Yesterday I finished the book Teach Like A Pirate by Dave Burgess.



I had hesitated in reading it because... teach like a pirate? Arrrgh. 

But the praising reviews kept coming and the subtitle - Increase Student Engagement, Boost Your Creativity, and Transform Your Life as an Educator - had me curious.

Teach Like a Pirate did not disappoint. And like Mr. Burgess says in the book: 
Teaching like a pirate has nothing to do with the dictionary definition and everything to do with the spirit. Pirates are daring, adventurous, and willing to set forth into uncharted territories with no guarantee of success.


Be a daring teacher! Let every student experience the joy of creativity.
Teaching is no longer about relaying the content standard...it's about transforming lives. It's about killing apathy. It's about helping the next generation fulfill their potential and become successful human beings. It's no longer about memorizing fact; it's about inspiring greatness.
After I read this book I knew that Dave Burgess had his newest, biggest fan... me.

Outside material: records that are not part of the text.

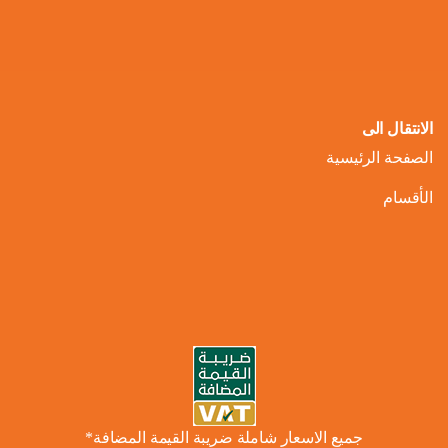
الانتقال الى
الصفحة الرئيسية
الأقسام
جميع الاسعار شاملة ضريبة القيمة المضافة*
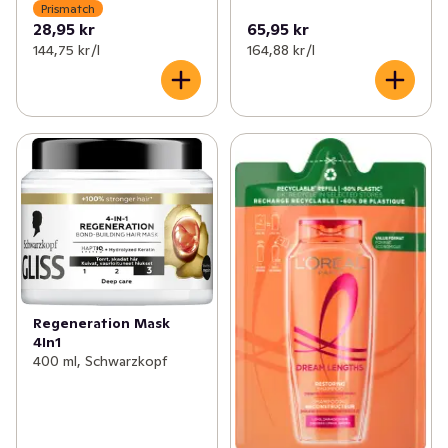
Prismatch
28,95 kr
65,95 kr
144,75 kr /l
164,88 kr /l
Regeneration Mask
4In1
400 ml, Schwarzkopf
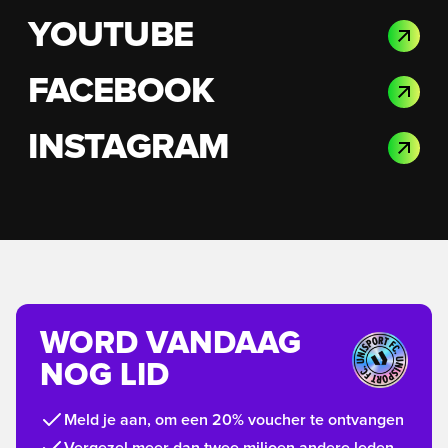
YOUTUBE
FACEBOOK
INSTAGRAM
WORD VANDAAG
NOG LID
Meld je aan, om een 20% voucher te ontvangen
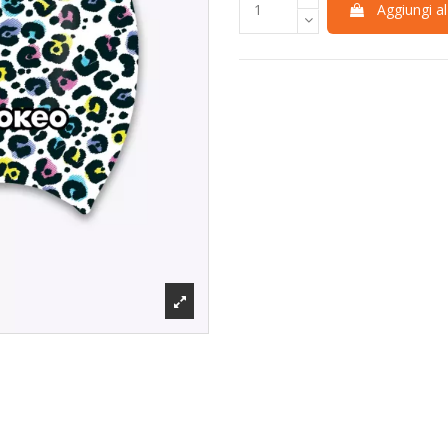
Aggiungi al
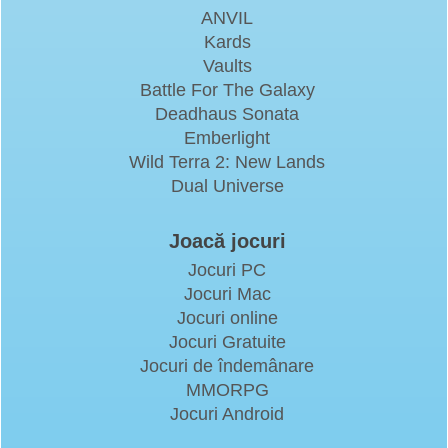
ANVIL
Kards
Vaults
Battle For The Galaxy
Deadhaus Sonata
Emberlight
Wild Terra 2: New Lands
Dual Universe
Joacă jocuri
Jocuri PC
Jocuri Mac
Jocuri online
Jocuri Gratuite
Jocuri de îndemânare
MMORPG
Jocuri Android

Bring a breath of fresh air into your teaching. Invite your students in, get to know them, encourage spontaneity, engage them with purposeful activities, sit beside them, allow them to find an outlet for creative expression, have fun, try everything and learn from them.

For Mr. Burgess, a lesson on Abraham Lincoln becomes a lesson on persistence and overcoming adversity. The story of Rosa Parks teaches that a single, ordinary person with strong convictions, and the courage to act on those convictions, can transform history. A D-Day lesson is an opportunity to teach appreciation and gratitude for the sacrifices made by previous generations to secure the liberties that we often take for granted today. And the story of Malcolm X becomes a platform to express that no matter where they start in life, or how low they fall, each student can still, through the power of self-education and their own efforts, rise to greatness.

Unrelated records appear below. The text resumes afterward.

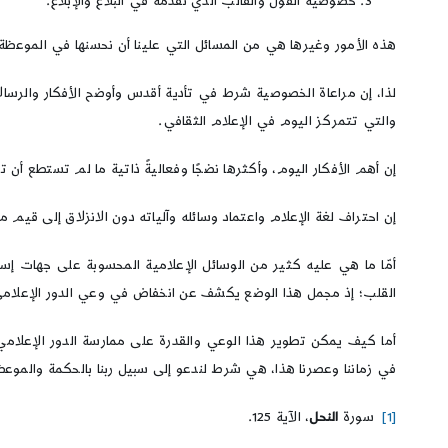
خصوصية القول والقالب الذي نقدّمه في البلاغ والإبلاغ.
هذه الأمور وغيرها هي من المسائل التي علينا أن نحسنها في الموعظة
لذا، إن مراعاة الخصوصية شرط في تأدية أقدس وأوضح الأفكار والرسالا
والتي تتمركز اليوم في الإعلام الثقافي.
إن أهم الأفكار اليوم، وأكثرها نضجًا وفعاليةً ذاتية ما لم تستطع أن تعب
إن احتراف لغة الإعلام واعتماد وسائله وآلياته دون الانزلاق إلى قيم 
أمّا ما هي عليه كثير من الوسائل الإعلامية المحسوبة على جهات إسل
القلب؛ إذ مجمل هذا الوضع يكشف عن انخفاض في وعي الدور الإعلامي، ك
أما كيف يمكن تطوير هذا الوعي والقدرة على ممارسة الدور الإعلامي ا
في زماننا وعصرنا هذا، هي شرط لندعو إلى سبيل ربنا بالحكمة والموعظ
[1]
سورة
النحل
، الآية 125.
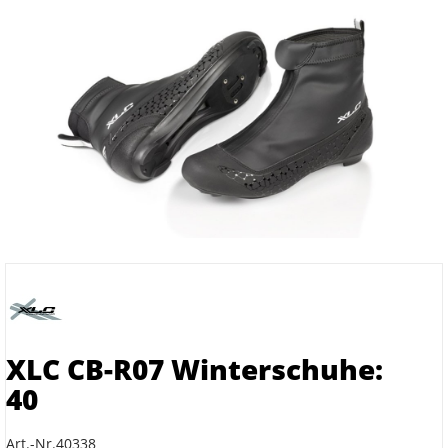
XLC CB-R07 Winterschuhe:
40
Art.-Nr.40338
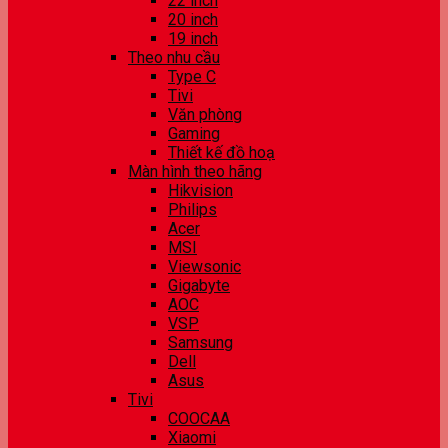
22 inch
20 inch
19 inch
Theo nhu cầu
Type C
Tivi
Văn phòng
Gaming
Thiết kế đồ hoạ
Màn hình theo hãng
Hikvision
Philips
Acer
MSI
Viewsonic
Gigabyte
AOC
VSP
Samsung
Dell
Asus
Tivi
COOCAA
Xiaomi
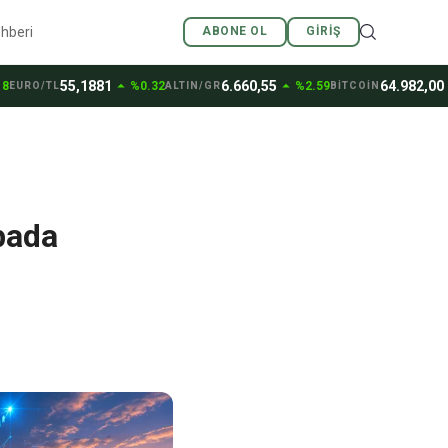
ehberi
ABONE OL
GIRIŞ
arrow_drop_up
arrow_drop_up
arrow_drop_down
55,1881
6.660,55
64.982,00
%0.32
%2.59
%0
O/TL
ALTIN/GR
BİTCOİN
bada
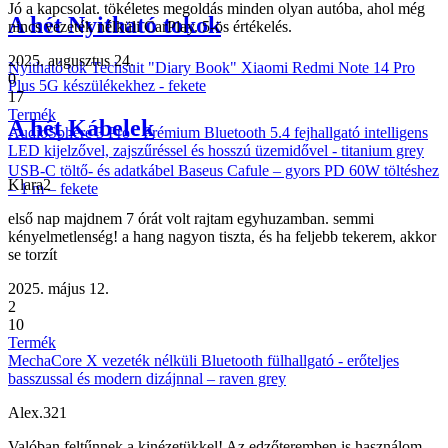
Jó a kapcsolat. tökéletes megoldás minden olyan autóba, ahol még
A hét Nyitható tokok
nincs vezeték nélküli CarPlay. 5-ös értékelés.
2025. augusztus 24.
Nyitható tok Techsuit "Diary Book" Xiaomi Redmi Note 14 Pro
0
Plus 5G készülékekhez - fekete
17
Termék
A hét Kábelek
AudioSphere 3 Pro - Prémium Bluetooth 5.4 fejhallgató intelligens
LED kijelzővel, zajszűréssel és hosszú üzemidővel - titanium grey
USB-C töltő- és adatkábel Baseus Cafule – gyors PD 60W töltéshez
Klara2
– 1 m – fekete
első nap majdnem 7 órát volt rajtam egyhuzamban. semmi
kényelmetlenség! a hang nagyon tiszta, és ha feljebb tekerem, akkor
se torzít
2025. május 12.
2
10
Termék
MechaCore X vezeték nélküli Bluetooth fülhallgató - erőteljes
basszussal és modern dizájnnal – raven grey
Alex.321
Valóban feltűnnek a kinézetükkel! Az edzőteremben is használom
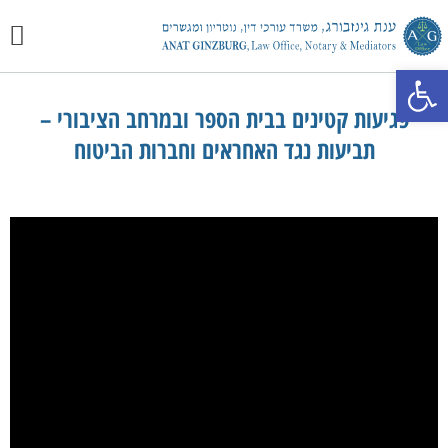
יצירת 
מכתבי 
התמחוי
פתח סרגל נגישות
פגיעות קטינים בבית הספר ובמרחב הציבורי –
תביעות נגד האחראים וחברות הביטוח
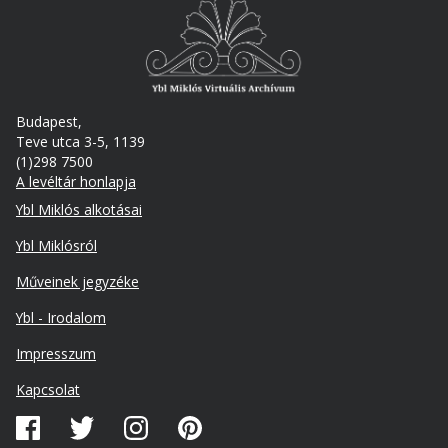
Budapest,
Teve utca 3-5, 1139
(1)298 7500
A levéltár honlapja
Footer
Ybl Miklós alkotásai
Ybl Miklósról
Műveinek jegyzéke
Ybl - Irodalom
Lábléc
Impresszum
másodlagos
Kapcsolat
Közösségi
média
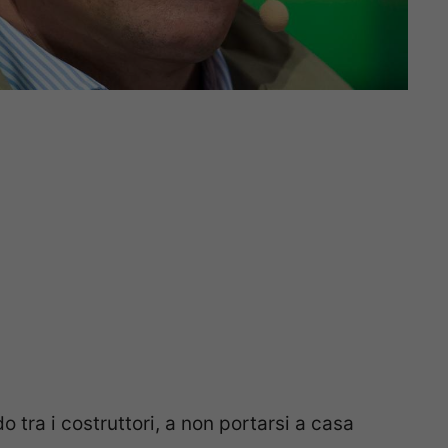
o tra i costruttori, a non portarsi a casa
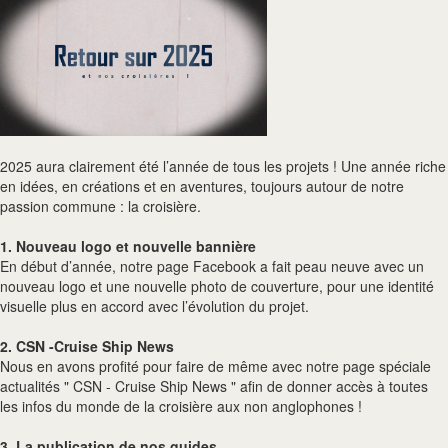
2025 aura clairement été l’année de tous les projets ! Une année riche
en idées, en créations et en aventures, toujours autour de notre
passion commune : la croisière.
1. Nouveau logo et nouvelle bannière
En début d’année, notre page Facebook a fait peau neuve avec un
nouveau logo et une nouvelle photo de couverture, pour une identité
visuelle plus en accord avec l’évolution du projet.
2. CSN -Cruise Ship News
Nous en avons profité pour faire de même avec notre page spéciale
actualités " CSN - Cruise Ship News " afin de donner accès à toutes
les infos du monde de la croisière aux non anglophones !
3. La publication de nos guides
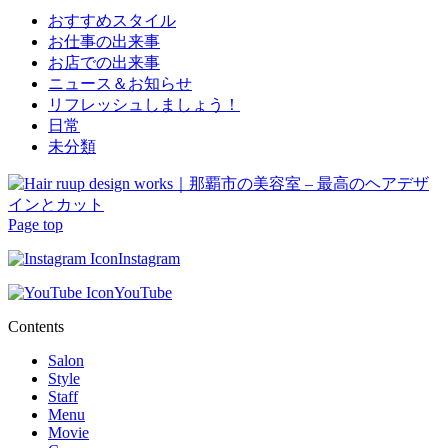
おすすめスタイル
お仕事の出来事
お店での出来事
ニュース＆お知らせ
リフレッシュしましょう！
日常
未分類
Page top
Instagram
YouTube
Contents
Salon
Style
Staff
Menu
Movie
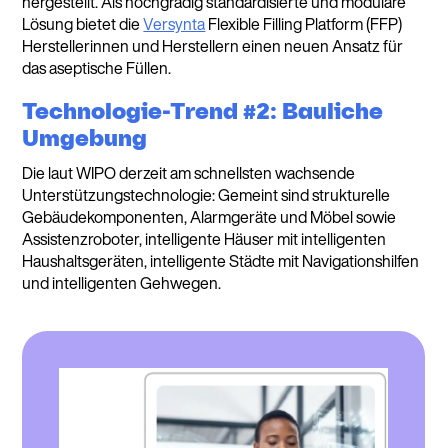
hergestellt. Als hochgradig standardisierte und modulare
Lösung bietet die
Versynta
Flexible Filling Platform (FFP)
Herstellerinnen und Herstellern einen neuen Ansatz für
das aseptische Füllen.
Technologie-Trend #2: Bauliche
Umgebung
Die laut WIPO derzeit am schnellsten wachsende
Unterstützungstechnologie: Gemeint sind strukturelle
Gebäudekomponenten, Alarmgeräte und Möbel sowie
Assistenzroboter, intelligente Häuser mit intelligenten
Haushaltsgeräten, intelligente Städte mit Navigationshilfen
und intelligenten Gehwegen.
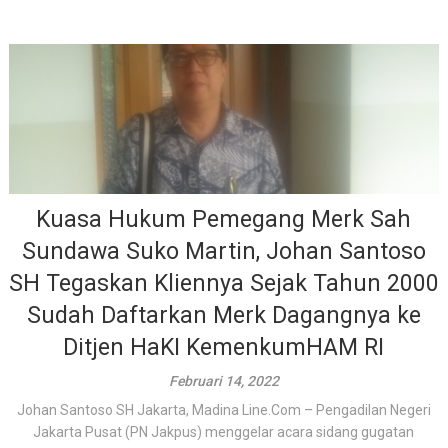
Kuasa Hukum Pemegang Merk Sah
Sundawa Suko Martin, Johan Santoso
SH Tegaskan Kliennya Sejak Tahun 2000
Sudah Daftarkan Merk Dagangnya ke
Ditjen HaKI KemenkumHAM RI
Februari 14, 2022
Johan Santoso SH Jakarta, Madina Line.Com – Pengadilan Negeri
Jakarta Pusat (PN Jakpus) menggelar acara sidang gugatan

With nods to Seth Godin, Tony Robbins, Simon Sinek, The War of Art, and Daniel Pink... with creative alchemy and the power of asking good questions... this book must have been written from my gospel.

Seth Godin writes, "Something remarkable is worth talking about. Worth noticing. Exceptional. New. Interesting. It's a Purple Cow. Boring stuff is invisible. It's a brown cow."

Teach Like a Pirate is definitely a Purple Cow.
Follow Dave Burgess on twitter and keep learning @burgessdave ; you can also find him participating in #sschat

My favorite quote from Teach Like a Pirate:
Designing a class that empowers students to become life-long learners, avid readers, and voracious seekers of knowledge, will have an impact that reverberates for a lifetime and beyond.